EXERCISE DIRECTIONS = Go through the lines below. Copy those with "will".

* * * * * * * * *

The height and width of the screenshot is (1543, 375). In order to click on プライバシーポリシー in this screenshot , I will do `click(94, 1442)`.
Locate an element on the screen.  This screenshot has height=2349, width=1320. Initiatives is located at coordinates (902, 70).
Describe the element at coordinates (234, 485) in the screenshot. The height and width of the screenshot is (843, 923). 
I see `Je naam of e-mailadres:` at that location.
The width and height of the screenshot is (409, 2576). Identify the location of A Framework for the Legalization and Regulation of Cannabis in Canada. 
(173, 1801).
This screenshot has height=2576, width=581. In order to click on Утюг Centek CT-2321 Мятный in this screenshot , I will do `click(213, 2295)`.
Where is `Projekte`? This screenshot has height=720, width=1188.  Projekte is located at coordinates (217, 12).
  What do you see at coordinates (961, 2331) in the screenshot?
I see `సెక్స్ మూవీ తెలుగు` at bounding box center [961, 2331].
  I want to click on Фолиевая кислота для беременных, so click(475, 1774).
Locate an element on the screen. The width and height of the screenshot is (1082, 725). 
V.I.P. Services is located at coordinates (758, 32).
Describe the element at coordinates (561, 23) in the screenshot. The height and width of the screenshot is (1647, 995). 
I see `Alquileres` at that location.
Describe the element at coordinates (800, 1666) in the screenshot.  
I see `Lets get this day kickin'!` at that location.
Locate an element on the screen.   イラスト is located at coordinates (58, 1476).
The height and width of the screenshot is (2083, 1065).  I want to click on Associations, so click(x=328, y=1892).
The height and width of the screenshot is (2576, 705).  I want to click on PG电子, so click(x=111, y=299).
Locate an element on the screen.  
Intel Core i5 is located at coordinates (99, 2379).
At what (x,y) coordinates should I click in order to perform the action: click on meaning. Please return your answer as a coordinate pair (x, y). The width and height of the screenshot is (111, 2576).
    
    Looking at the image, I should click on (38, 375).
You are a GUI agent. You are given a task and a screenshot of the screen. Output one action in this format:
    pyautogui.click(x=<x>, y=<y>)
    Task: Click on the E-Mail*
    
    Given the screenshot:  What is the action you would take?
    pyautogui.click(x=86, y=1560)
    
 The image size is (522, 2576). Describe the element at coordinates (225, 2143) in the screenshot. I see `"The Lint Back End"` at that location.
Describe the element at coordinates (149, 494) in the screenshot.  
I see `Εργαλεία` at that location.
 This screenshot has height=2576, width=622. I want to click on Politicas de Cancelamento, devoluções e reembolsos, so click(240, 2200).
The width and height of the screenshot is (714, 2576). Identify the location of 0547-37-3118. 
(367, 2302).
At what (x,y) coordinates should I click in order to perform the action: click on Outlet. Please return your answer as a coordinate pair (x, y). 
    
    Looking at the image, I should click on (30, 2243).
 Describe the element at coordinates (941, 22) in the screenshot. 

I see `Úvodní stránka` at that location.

* * * * * * * * *

TASK RESULT =
The height and width of the screenshot is (1543, 375). In order to click on プライバシーポリシー in this screenshot , I will do `click(94, 1442)`.
This screenshot has height=2576, width=581. In order to click on Утюг Centek CT-2321 Мятный in this screenshot , I will do `click(213, 2295)`.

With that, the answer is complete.